Large PRs are Bad

I heard a joke years ago that went something like this. When a developer gets a pull request for code review that’s 100 lines long, they will open the file(s), look at the code, and ensure standards are being followed. They might run some code, they’d walk through the algorithm in their mind, and spend 10, 20, or more minutes examining how the change is built. If you give them a code review of 1000 lines, they’ll just assume it’s great and approve it in seconds.

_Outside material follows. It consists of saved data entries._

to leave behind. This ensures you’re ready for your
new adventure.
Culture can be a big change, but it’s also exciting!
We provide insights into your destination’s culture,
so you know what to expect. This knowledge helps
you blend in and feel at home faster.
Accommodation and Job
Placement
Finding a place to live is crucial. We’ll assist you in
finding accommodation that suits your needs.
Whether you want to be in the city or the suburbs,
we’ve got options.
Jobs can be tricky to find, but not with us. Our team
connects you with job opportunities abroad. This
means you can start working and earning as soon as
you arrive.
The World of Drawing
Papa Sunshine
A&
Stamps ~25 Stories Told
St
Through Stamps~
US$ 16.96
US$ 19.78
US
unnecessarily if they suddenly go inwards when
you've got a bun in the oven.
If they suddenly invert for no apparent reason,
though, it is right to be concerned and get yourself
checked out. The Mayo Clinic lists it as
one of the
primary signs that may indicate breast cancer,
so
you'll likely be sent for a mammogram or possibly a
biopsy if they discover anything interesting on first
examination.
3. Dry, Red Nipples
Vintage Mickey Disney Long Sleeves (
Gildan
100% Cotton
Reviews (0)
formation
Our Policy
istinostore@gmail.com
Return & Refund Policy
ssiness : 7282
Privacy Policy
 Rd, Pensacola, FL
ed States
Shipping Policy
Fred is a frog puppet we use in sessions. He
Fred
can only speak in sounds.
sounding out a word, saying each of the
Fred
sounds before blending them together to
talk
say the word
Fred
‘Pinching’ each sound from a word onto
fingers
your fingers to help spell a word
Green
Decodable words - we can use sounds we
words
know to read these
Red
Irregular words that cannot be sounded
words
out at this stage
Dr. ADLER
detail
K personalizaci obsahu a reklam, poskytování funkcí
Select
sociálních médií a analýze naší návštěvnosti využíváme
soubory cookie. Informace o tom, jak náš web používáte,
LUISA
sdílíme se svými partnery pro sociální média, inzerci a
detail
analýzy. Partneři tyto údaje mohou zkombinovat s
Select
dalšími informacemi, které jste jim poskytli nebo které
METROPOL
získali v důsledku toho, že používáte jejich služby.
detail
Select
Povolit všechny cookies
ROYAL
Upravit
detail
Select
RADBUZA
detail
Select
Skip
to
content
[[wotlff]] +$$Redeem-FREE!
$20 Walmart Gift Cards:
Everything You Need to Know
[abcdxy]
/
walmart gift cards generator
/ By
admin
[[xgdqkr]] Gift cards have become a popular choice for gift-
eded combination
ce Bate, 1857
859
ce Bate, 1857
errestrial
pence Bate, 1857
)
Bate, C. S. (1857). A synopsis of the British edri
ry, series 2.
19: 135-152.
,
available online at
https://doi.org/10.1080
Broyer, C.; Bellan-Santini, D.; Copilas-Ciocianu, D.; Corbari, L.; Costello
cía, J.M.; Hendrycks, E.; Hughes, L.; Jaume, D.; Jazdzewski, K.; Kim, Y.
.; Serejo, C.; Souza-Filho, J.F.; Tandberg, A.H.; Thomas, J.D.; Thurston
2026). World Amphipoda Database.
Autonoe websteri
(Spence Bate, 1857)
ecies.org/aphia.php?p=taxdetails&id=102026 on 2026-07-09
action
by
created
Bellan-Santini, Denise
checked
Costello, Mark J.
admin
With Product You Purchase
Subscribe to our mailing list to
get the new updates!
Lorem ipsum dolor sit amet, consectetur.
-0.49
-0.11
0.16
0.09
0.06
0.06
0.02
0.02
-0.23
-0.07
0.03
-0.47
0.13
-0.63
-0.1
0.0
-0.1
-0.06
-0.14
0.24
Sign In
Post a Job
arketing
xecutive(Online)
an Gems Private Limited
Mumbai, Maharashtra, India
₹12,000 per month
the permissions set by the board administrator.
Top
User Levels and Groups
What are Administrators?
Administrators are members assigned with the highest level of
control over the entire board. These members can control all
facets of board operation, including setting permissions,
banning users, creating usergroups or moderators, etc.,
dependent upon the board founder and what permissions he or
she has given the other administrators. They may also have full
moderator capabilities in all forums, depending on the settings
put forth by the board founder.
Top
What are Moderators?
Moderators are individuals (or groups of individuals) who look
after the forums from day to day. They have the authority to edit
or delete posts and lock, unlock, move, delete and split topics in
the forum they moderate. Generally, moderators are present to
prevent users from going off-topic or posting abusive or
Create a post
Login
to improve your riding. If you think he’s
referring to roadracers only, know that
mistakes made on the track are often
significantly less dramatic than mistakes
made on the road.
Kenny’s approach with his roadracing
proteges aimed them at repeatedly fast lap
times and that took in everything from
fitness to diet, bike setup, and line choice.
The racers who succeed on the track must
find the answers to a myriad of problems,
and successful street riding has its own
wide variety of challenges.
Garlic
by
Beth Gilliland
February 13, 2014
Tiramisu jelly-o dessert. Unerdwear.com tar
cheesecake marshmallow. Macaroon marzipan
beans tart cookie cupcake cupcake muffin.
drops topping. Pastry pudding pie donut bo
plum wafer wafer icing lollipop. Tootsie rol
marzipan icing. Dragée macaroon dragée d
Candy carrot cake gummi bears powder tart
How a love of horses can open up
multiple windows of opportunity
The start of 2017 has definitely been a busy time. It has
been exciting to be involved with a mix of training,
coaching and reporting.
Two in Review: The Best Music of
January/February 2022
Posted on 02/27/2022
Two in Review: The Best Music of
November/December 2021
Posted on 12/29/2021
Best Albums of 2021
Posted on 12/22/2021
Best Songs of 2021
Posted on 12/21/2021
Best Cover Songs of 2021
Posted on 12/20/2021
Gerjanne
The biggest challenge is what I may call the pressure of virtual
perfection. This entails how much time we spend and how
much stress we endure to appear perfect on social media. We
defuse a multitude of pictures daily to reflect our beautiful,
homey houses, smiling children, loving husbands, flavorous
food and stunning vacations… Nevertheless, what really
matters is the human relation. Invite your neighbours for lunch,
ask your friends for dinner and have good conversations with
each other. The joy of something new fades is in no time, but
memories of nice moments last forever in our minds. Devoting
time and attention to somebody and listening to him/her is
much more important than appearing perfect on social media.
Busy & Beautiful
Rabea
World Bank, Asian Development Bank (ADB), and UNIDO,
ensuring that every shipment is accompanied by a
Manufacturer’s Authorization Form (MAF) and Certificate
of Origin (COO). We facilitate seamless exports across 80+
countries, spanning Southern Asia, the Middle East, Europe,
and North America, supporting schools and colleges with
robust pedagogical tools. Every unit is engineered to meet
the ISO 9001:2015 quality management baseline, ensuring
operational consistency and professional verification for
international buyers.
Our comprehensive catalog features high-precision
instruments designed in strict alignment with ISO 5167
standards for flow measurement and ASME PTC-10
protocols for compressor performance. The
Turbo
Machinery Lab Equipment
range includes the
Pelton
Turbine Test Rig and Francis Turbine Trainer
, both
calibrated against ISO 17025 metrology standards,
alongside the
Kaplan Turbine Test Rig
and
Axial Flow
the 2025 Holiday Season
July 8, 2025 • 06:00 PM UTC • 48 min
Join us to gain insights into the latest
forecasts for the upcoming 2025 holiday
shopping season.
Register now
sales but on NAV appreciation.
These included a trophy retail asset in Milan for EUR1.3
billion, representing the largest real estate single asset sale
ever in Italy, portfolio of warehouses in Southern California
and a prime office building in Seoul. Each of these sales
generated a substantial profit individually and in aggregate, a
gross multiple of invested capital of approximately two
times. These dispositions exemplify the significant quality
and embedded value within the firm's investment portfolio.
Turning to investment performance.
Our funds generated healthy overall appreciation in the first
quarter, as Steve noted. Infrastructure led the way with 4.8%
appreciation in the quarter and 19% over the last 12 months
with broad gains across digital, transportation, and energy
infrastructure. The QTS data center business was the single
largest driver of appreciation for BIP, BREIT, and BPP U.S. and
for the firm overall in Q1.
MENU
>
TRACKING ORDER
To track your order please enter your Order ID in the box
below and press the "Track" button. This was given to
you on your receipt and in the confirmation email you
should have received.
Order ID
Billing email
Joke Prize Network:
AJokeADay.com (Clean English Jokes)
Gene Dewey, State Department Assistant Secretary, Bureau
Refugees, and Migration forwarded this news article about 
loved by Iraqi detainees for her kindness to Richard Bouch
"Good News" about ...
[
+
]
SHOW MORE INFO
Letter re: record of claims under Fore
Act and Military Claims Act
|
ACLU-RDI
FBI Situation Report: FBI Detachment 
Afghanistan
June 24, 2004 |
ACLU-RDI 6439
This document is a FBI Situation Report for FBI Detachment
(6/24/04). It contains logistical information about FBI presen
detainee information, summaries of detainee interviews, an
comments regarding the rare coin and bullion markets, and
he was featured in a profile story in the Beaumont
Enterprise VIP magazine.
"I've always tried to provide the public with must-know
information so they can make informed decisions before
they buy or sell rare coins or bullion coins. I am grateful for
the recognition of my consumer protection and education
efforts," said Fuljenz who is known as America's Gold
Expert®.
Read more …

I know that many developers don’t find that funny. Often I meet people that think they’re professional and they spend the time needed to examine the changes and ensure they work. I’m sure that many people do this often, and some people are very meticulous about their evaluation of the change. However, everyone gets busy and I know that often depending on who submitted the PR and how busy the reviewers are, the joke does reflect reality. The longer the PR, the less likely someone will either a) spend the time to carefully review it, or b) catch small mistakes.

There have been a few large profile outages in 2023, one of which was an Azure DevOps outage in Brazil. I’m not picking on Microsoft as AWS, GitHub, GCP, and others have had issues. I know GitHub is part of Microsoft, but it’s also a separate enterprise that really runs on its own in many ways. The point is more that there will be issues, and some of these are related to the rapid changes of a DevOps or GitOps workflow where PRs aren’t always reviewed clearly and cleanly.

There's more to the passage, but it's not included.